Apart from warning against the danger of regional biases in the polity, Sanusi demonstrated his robust understanding of the Islamic faith in various articles that make up the 500-page book, as he discusses Islam and culture, democracy, economy, Almajirai, Islamic State, finance, and banking in Nigeria.

His views are primarily idyllic and eloquently radical, a departure from the those in his position whose desire to be politically correct make them to err into complacency and undue compromise of standards. Some of his values manifested in the probe of the banking sector during his tenure as CBN governor, and his disagreement with his supervisory Minister of Finance, Dr Ngozi Okonjo-Iweala, during the tenure of President Goodluck Jonathan.
Though some of the essays that make up the collection were written over two decades ago, the arguments are still fresh and contemporary, as they touch on religion and politics; corruption and economic mismanagement; and the lack of focus by those in power.

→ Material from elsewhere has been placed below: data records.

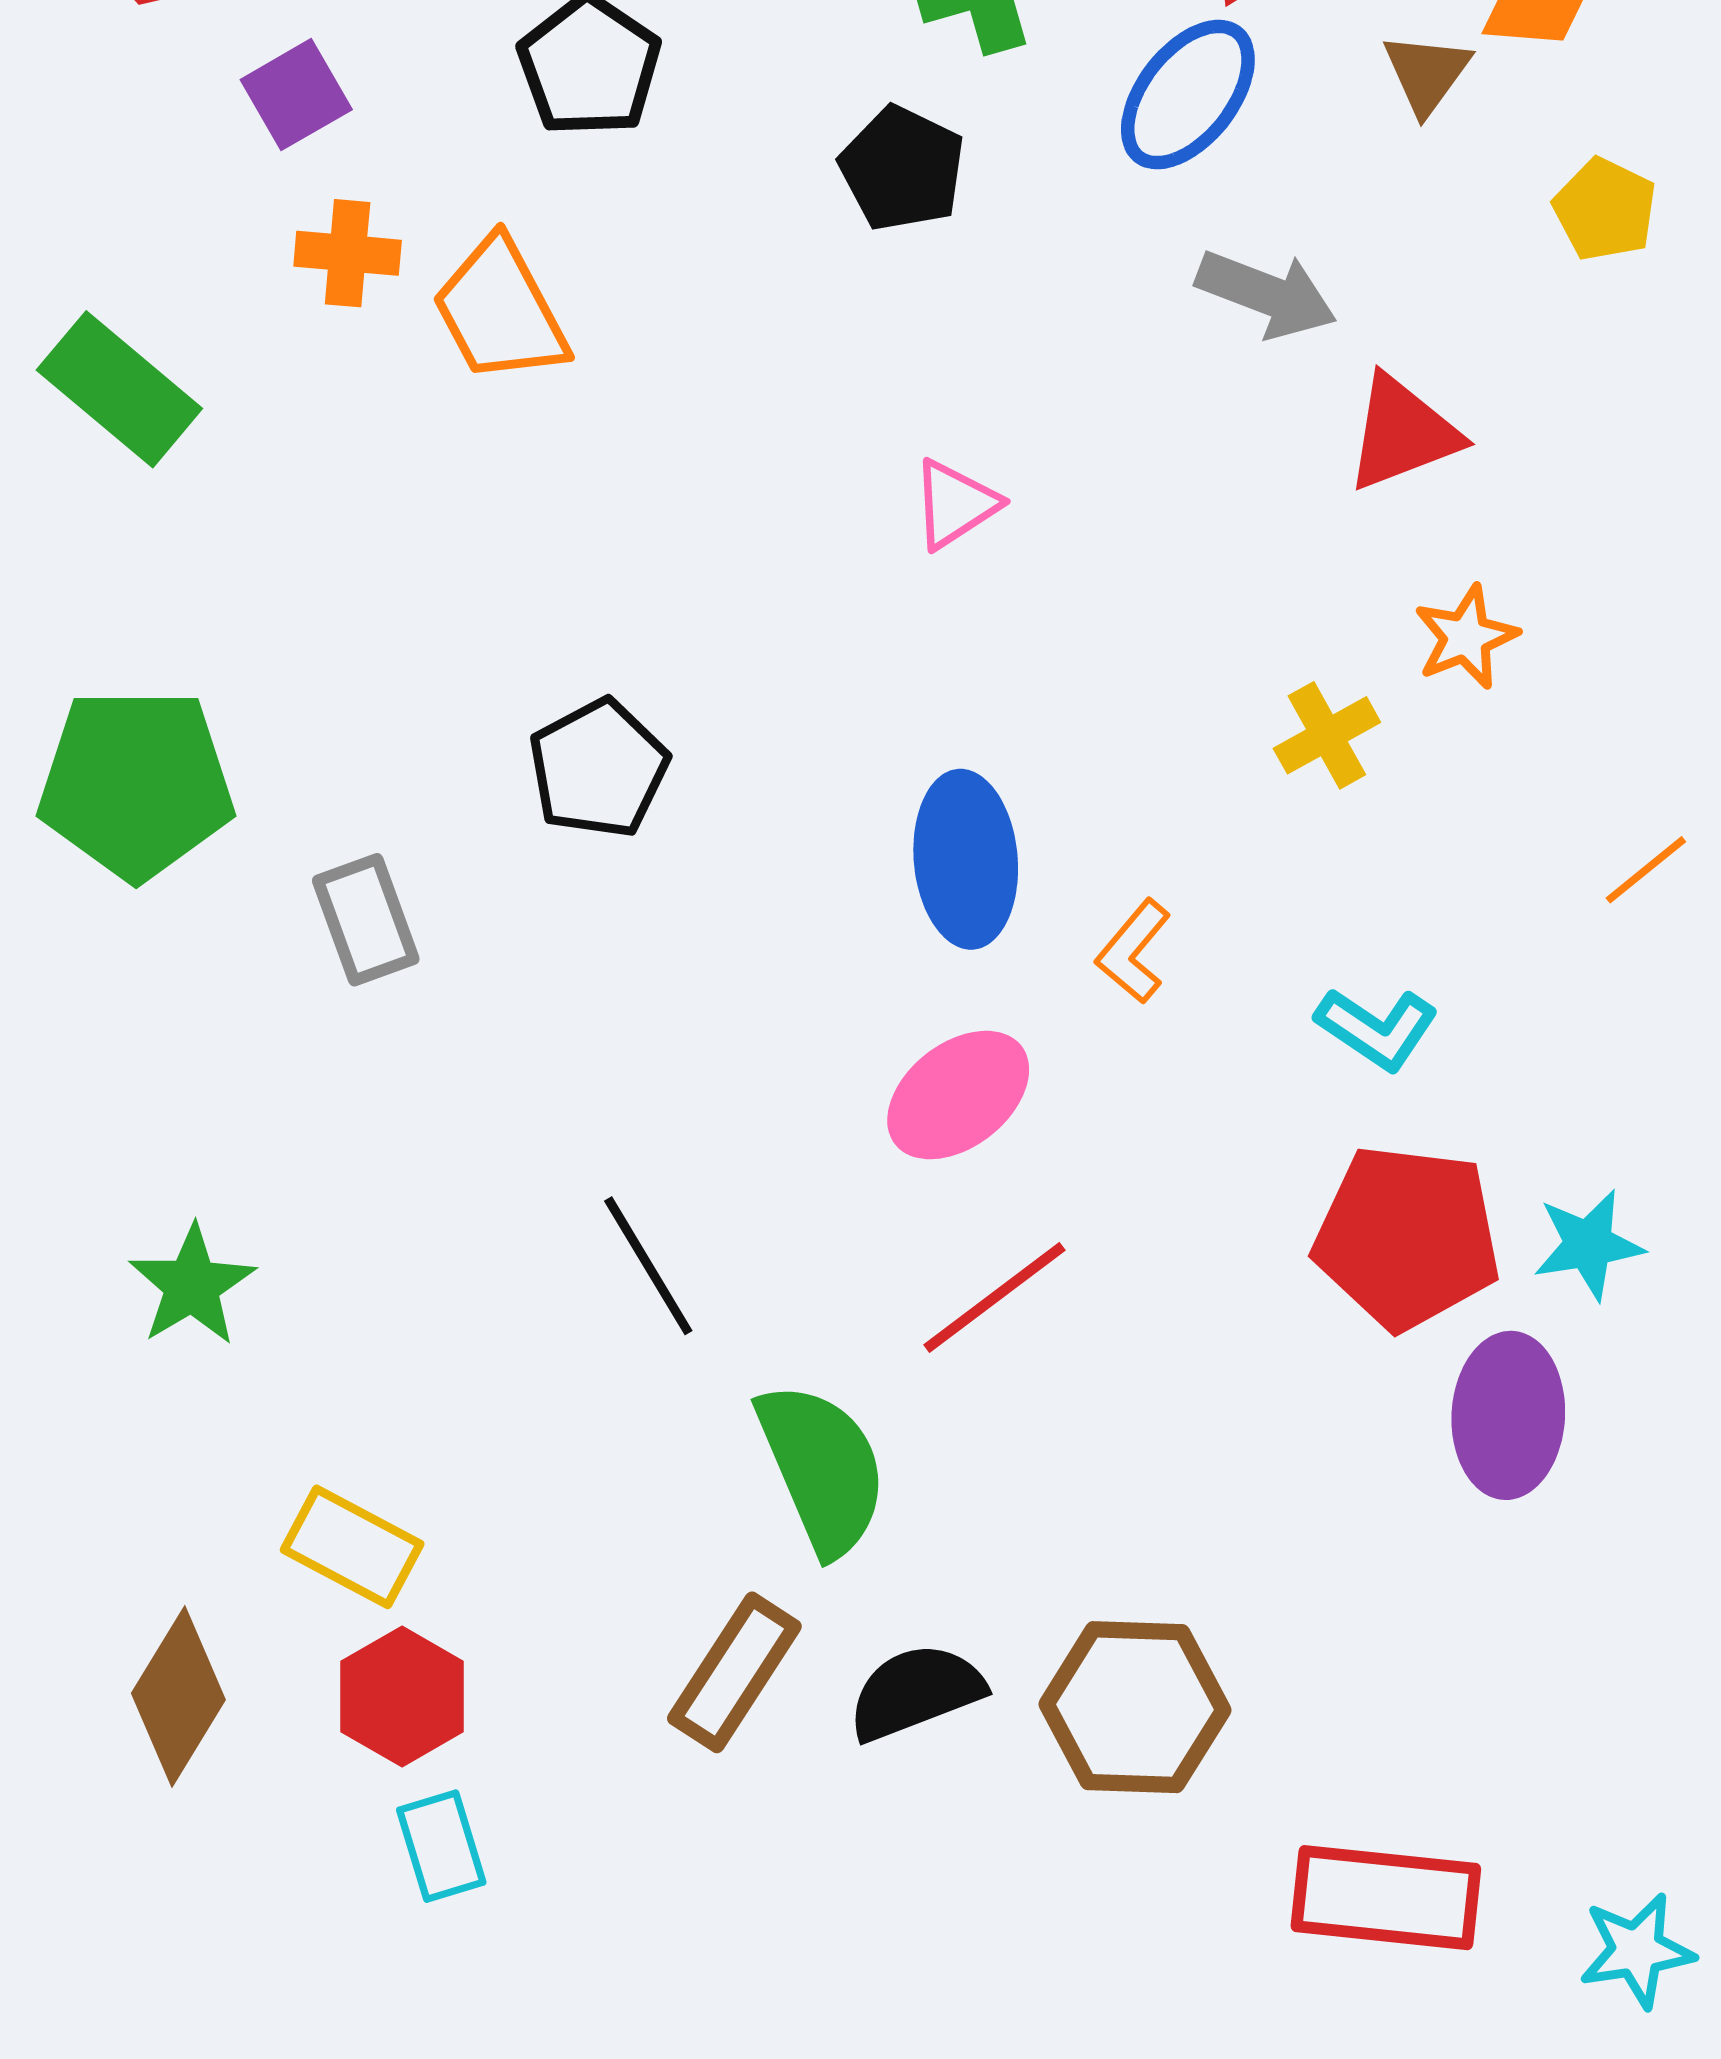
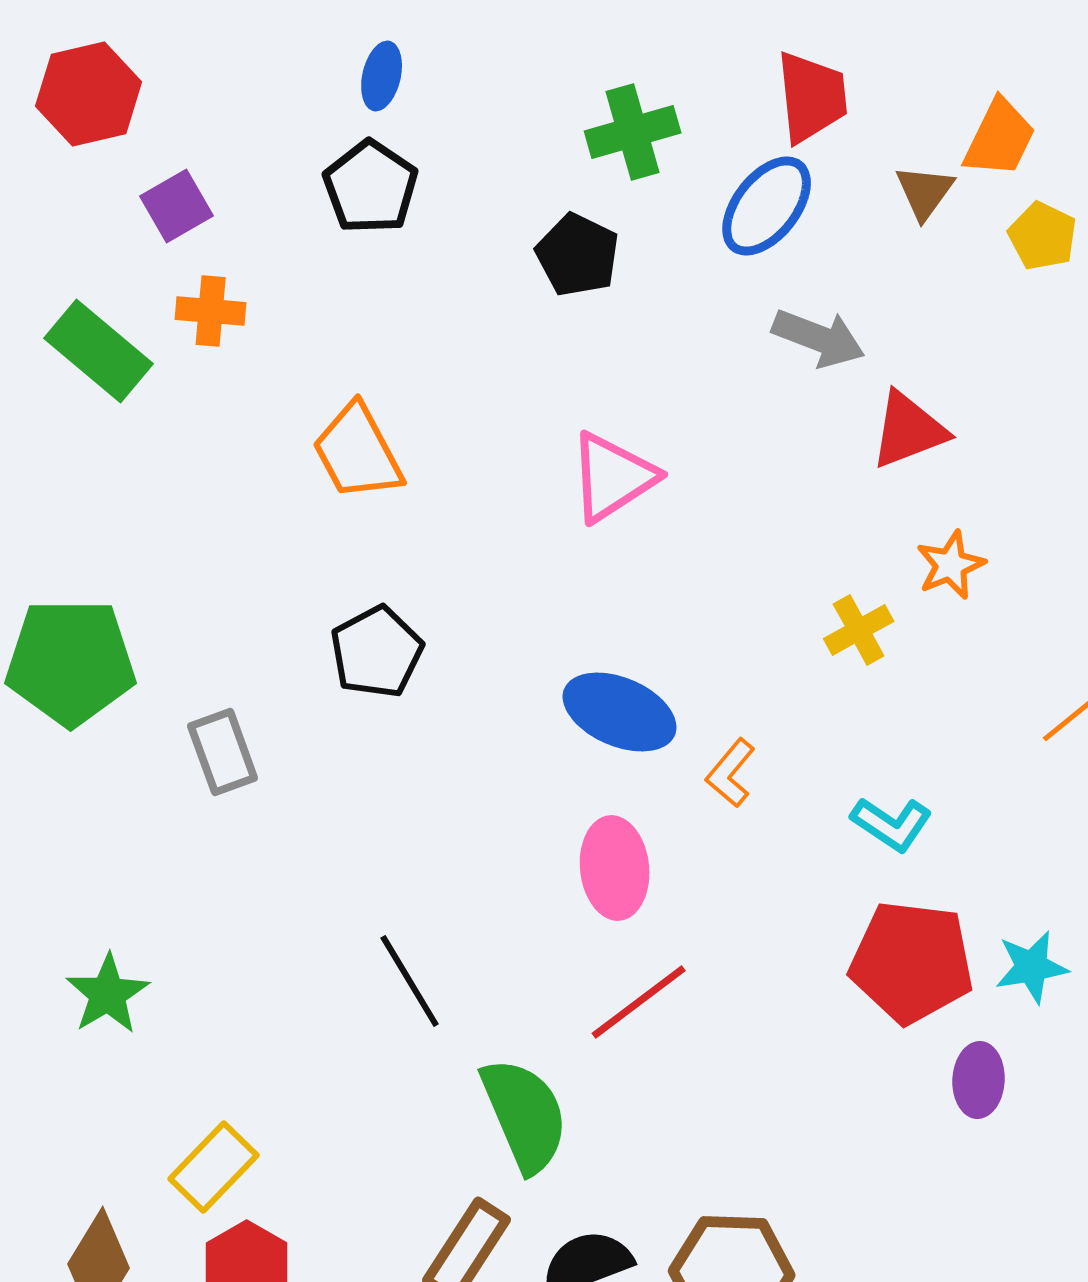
yellow pentagon: (1605, 209) -> (1043, 236), moved
orange trapezoid: (500, 311) -> (358, 452), moved
green rectangle: (119, 389) -> (99, 351), moved
pink triangle: (955, 504) -> (613, 477), size x1.5
blue ellipse: (966, 859) -> (620, 712), turned -62
pink ellipse: (958, 1095) -> (615, 868), turned -58
purple ellipse: (1508, 1415) -> (979, 1080), size x0.7
yellow rectangle: (352, 1547) -> (214, 1167), turned -74

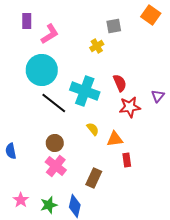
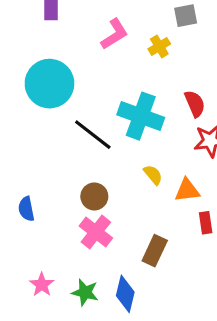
pink L-shape: (50, 34) -> (114, 34), moved
cyan circle: (42, 70) -> (49, 84), moved
green star: (49, 205) -> (85, 292), turned 30

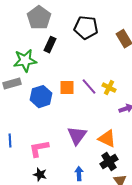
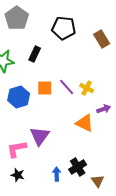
black rectangle: (50, 45) -> (35, 54), moved
purple triangle: (77, 136) -> (40, 136), moved
orange triangle: (107, 139) -> (85, 123), moved
black cross: (109, 162) -> (78, 167), moved

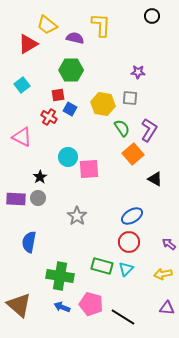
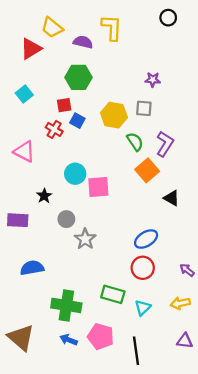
gray circle: (38, 198) -> (66, 219), moved
blue semicircle: (29, 242) -> (32, 268), turned 70
cyan triangle: (126, 269) -> (143, 308), moved
black line: (123, 317) -> (136, 351), turned 50

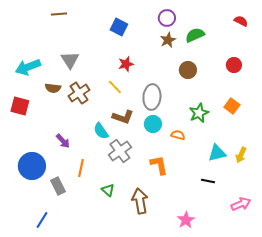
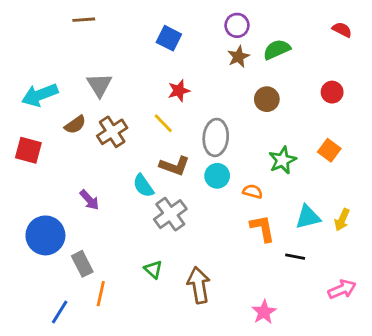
brown semicircle: (53, 88) -> (75, 125), turned -42
orange L-shape: (159, 165) -> (263, 228), moved
orange line: (81, 168) -> (101, 294), moved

The battle for 2023 is being fought on the fields of ethnicity and religion

The battle for 2023 is being fought on the fields of ethnicity and religion, as politicians deliberately employ schemes that grow division among the voting population instead of fostering unity, peace and cohesion. Current political gladiators, like Asiwaju Bola Tinubu, of the All Progressives Congress (APC), Alhaji Atiku Abubakar, of the Peoples Democratic Party (PDP), and Peter Obi of Labour Party, would need to read the book to familiarize themselves with the issues and assumptions that Sanusi tackled dispassionately, and borrow ideas on how to deal with such situations. Nigeria is caught in thicket of errors. But the blunders are not natural; they are the handiwork of manipulative politicians who realise that ethnicity and religion are the weak points of the populace, and invoking one or both of them would guarantee their political success for personal aggrandizement.
Theophilus Abbah, PhD, is the programme director of Daily Trust Foundation and Fellow, Chartered Institute of Forensic Investigations and Fraud Examiners of Nigeria.